For the Kubernetes developer

The daemonscaler works just like a Kubernetes DaemonSet, spreading components across all hosts that match the label requirements.

The linkdef trait links two components together with a set of configuration values.

yaml
- type: linkdef
    properties:
    target: webcap
    values:
        port: '8080'

Quite possibly one of the best features of specifying link definitions in a wadm file as opposed to using imperative wash commands is that you do not need to use the source or target's public key. If you've used wash to specify link definitions before, you know the syntax can be verbose.

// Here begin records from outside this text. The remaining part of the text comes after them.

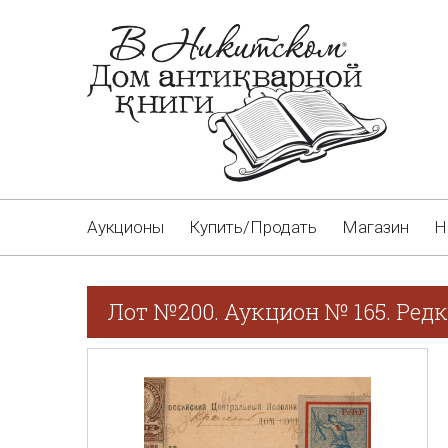
Аукционы
Купить/Продать
Магазин
Н
Лот №200. Аукцион № 165. Редк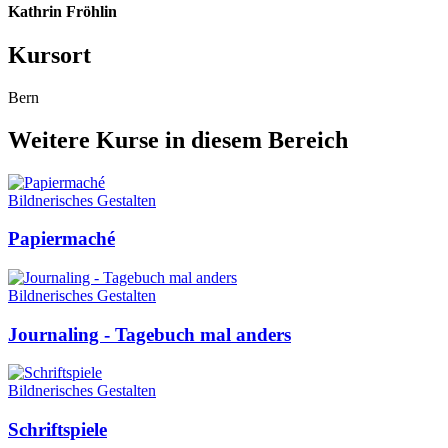
Kathrin Fröhlin
Kursort
Bern
Weitere Kurse in diesem Bereich
Bildnerisches Gestalten
Papiermaché
Bildnerisches Gestalten
Journaling - Tagebuch mal anders
Bildnerisches Gestalten
Schriftspiele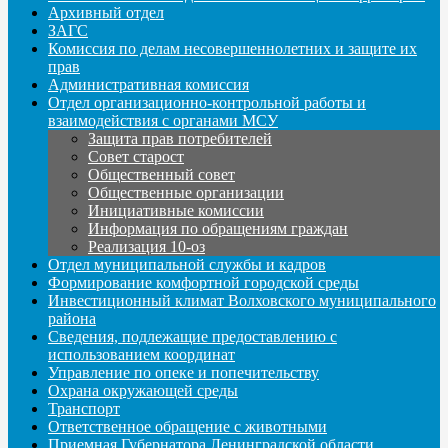
Архивный отдел
ЗАГС
Комиссия по делам несовершеннолетних и защите их
прав
Административная комиссия
Отдел организационно-контрольной работы и
взаимодействия с органами МСУ
Защита прав потребителей
Совет старост
Общественный совет
Общественные организации
Инициативные комиссии
Информация по обращениям граждан
Реализация 10-оз
Отдел муниципальной службы и кадров
Формирование комфортной городской среды
Инвестиционный климат Волховского муниципального
района
Сведения, подлежащие предоставлению с
использованием координат
Управление по опеке и попечительству
Охрана окружающей среды
Транспорт
Ответственное обращение с животными
Приемная Губернатора Ленинградской области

The value of the target field is a component whose name field matches that. The values is a simple key-value map that will be passed as link definition configuration data at deployment time. Note that the value here must be a string, so if you're passing a value like "false" or "125" ensure that you wrap it in single or double quotes.

Putting it All Together

So far we've seen bits and pieces of the application specification YAML. The following yaml is from one of our sample applications, the key-value counter:

yaml
# This is a full example of how to run the kvcounter actor exposed with an HTTP server. Using this
# example requires you to have a Redis server running locally (though the linkdef can be modified to
# use a Redis server you have running elsewhere) and WADM running:
# https://github.com/wasmCloud/wadm/tree/main/wadm. You can deploy this example with two simple
# commands:
#
# `wash app put wadm.yaml`
# `wash app deploy kvcounter 0.0.1`

apiVersion: core.oam.dev/v1beta1
kind: Application
metadata:
  name: kvcounter
  annotations:
    version: v0.0.1
    description: 'wasmCloud Key Value Counter Example'
spec:
  components:
    - name: kvcounter
      type: actor
      properties:
        image: wasmcloud.azurecr.io/kvcounter:0.4.2
      traits:
        - type: linkdef
          properties:
            target: redis
            values:
              URL: redis://0.0.0.0:6379/
        - type: linkdef
          properties:
            target: httpserver
            values:
              ADDRESS: 127.0.0.1:8081
        - type: spreadscaler
          properties:
            replicas: 1

    - name: httpserver
      type: capability
      properties:
        image: wasmcloud.azurecr.io/httpserver:0.19.1
        contract: wasmcloud:httpserver
      traits:
        - type: spreadscaler
          properties:
            replicas: 1

    - name: redis
      type: capability
      properties:
        image: wasmcloud.azurecr.io/kvredis:0.21.0
        contract: wasmcloud:keyvalue
      traits:
        - type: spreadscaler
          properties:
            replicas: 1

⚠️ NOTE: while wadm can "claim" resources like actors and providers and differentiate between wadm-managed versus unmanaged, this is not so with link definitions. If you manually push new link definition information that overrides or conflicts with the link definitions in your wadm spec, you could experience unexpected behavior until wadm corrects for it. You must take extreme care that wadm-managed link definitions don't conflict with external link definitions.